Historical past and human biology plead for warmth as a substitute of chilly – so extra watts?

History and human biology argue for heat, not cold

By Vijay Jayaraj

Those misled into believing that a warming planet is dangerous should brace themselves for a myth to be shattered: data from hundreds of scientific journals on major publishing platforms and policy reports from major governments say that cold is responsible for more deaths worldwide than hot weather.

Despite this, decades of global warming propaganda and hysteria make many people find it difficult to believe this fact. Therefore, we should be thankful that our world is warming.

The human body is made for warm weather

Humans evolved in warm environments. The body is better equipped to deal with heat than cold because it can regulate temperature through sweating and other mechanisms. However, in cold weather, our bodies have to work harder to maintain a normal temperature, which can lead to a variety of health problems.

Anecdotes of heart attacks caused by snow shoveling are common in northern climes. When exposed to cold temperatures, the body’s blood vessels constrict to conserve heat, which can increase blood pressure and put strain on the heart.

The relative dryness of cold air irritates the airways, causing inflammation and making it difficult to breathe, especially in people with pre-existing respiratory conditions such as asthma or chronic obstructive pulmonary disease (COPD).

So it’s no wonder that civilizations thrived when temperatures were warmer, especially when home heating was primitive or non-existent.

Lessons from Nordic agriculture in Greenland

Some of the earliest civilizations – such as those in Mesopotamia, Egypt, and the Indus Valley – developed in warm, arid regions with fertile soil and abundant water resources. They were able to support large populations that developed sophisticated technologies such as B. Irrigation systems that enabled agriculture in dry areas.

Warmer temperatures are associated with higher crop yields, especially for crops like wheat, rice, and corn. Greater warmth lengthens the growing season and improves the rate of photosynthesis.

In contrast, colder regions such as northern Europe and Asia have historically been less hospitable to human populations. In these regions, food production was more difficult and the risk of famine and disease was higher. Life in colder regions was only favorable when there were centuries of warming phases.

An example of this is the Vikings, who developed a thriving civilization in Scandinavia and grew food in Greenland during the Medieval Warm Period. Charred grains and debris from grain threshing proved that barley was grown in Greenland by medieval Norse farmers.

As summer and winter temperatures dropped with the waning of medieval warmth, the Vikings abandoned farming and turned to seafood. “Greenland’s climate worsened during Nordic colonization,” says Eli Kintisch in Science magazine. “In response, the Norse turned from their struggling farms to the sea for food before eventually abandoning their settlements.”

Kintisch continues: “It has been a sustainable lifestyle for hundreds of years. But in the 13th century, economy and climate began to conspire against the Norse. After 1250, a cooling climate posed multiple threats to a sea-oriented society.”

Even in temperate parts of Europe, the Little Ice Age was horrific in the 16th century. “All things that grew above the earth died and starved,” reported the National Post.

“The cold was so extreme and the frost so severe and bitter that nothing in living memory has looked like it,” recalls diarist Pierre de l’Estoile.

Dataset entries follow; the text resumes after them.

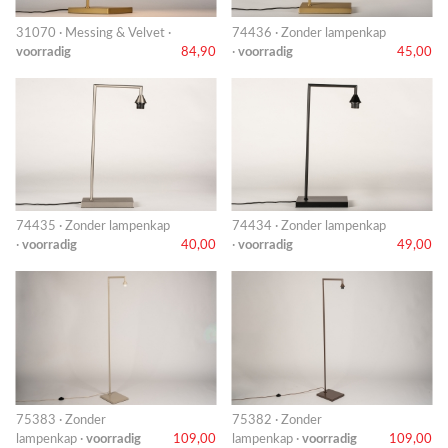
31070 · Messing & Velvet ·
74436 · Zonder lampenkap
voorradig
84,90
·
voorradig
45,00
74435 · Zonder lampenkap
74434 · Zonder lampenkap
·
voorradig
40,00
·
voorradig
49,00
75383 · Zonder
75382 · Zonder
lampenkap ·
voorradig
109,00
lampenkap ·
voorradig
109,00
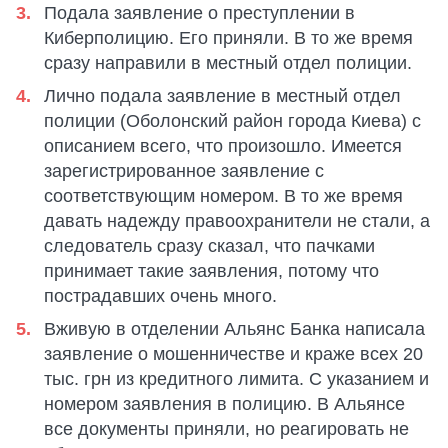
Подала заявление о преступлении в
Киберполицию. Его приняли. В то же время
сразу направили в местный отдел полиции.
Лично подала заявление в местный отдел
полиции (Оболонский район города Киева) с
описанием всего, что произошло. Имеется
зарегистрированное заявление с
соответствующим номером. В то же время
давать надежду правоохранители не стали, а
следователь сразу сказал, что пачками
принимает такие заявления, потому что
пострадавших очень много.
Вживую в отделении Альянс Банка написала
заявление о мошенничестве и краже всех 20
тыс. грн из кредитного лимита. С указанием и
номером заявления в полицию. В Альянсе
все документы приняли, но реагировать не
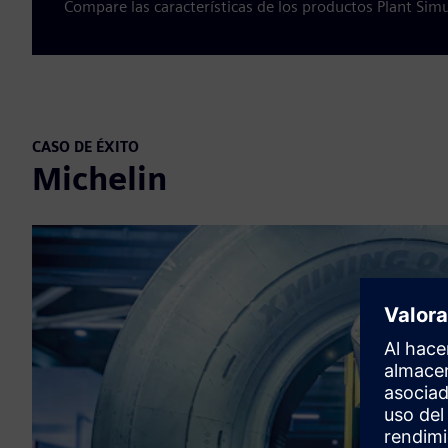
Compare las características de los productos Plant Simul
CASO DE ÉXITO
Michelin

Then, a warming that began in the 17th century and continues today restored richer harvests and a degree of food security that left time and energy for innovation and the start of the Industrial Revolution. Since then, the human population has increased tenfold.

So the idea that warming is killing the planet is wrong. In fact, directing public policy toward reducing global temperature is dangerous.

This comment was first published by BizPac Review on April 6, 2023 and can be accessed here.

Vijay Jayaraj is a Research Associate at the CO2 Coalition, Arlington, Virginia. He holds a Masters in Environmental Sciences from the University of East Anglia, UK and is based in India.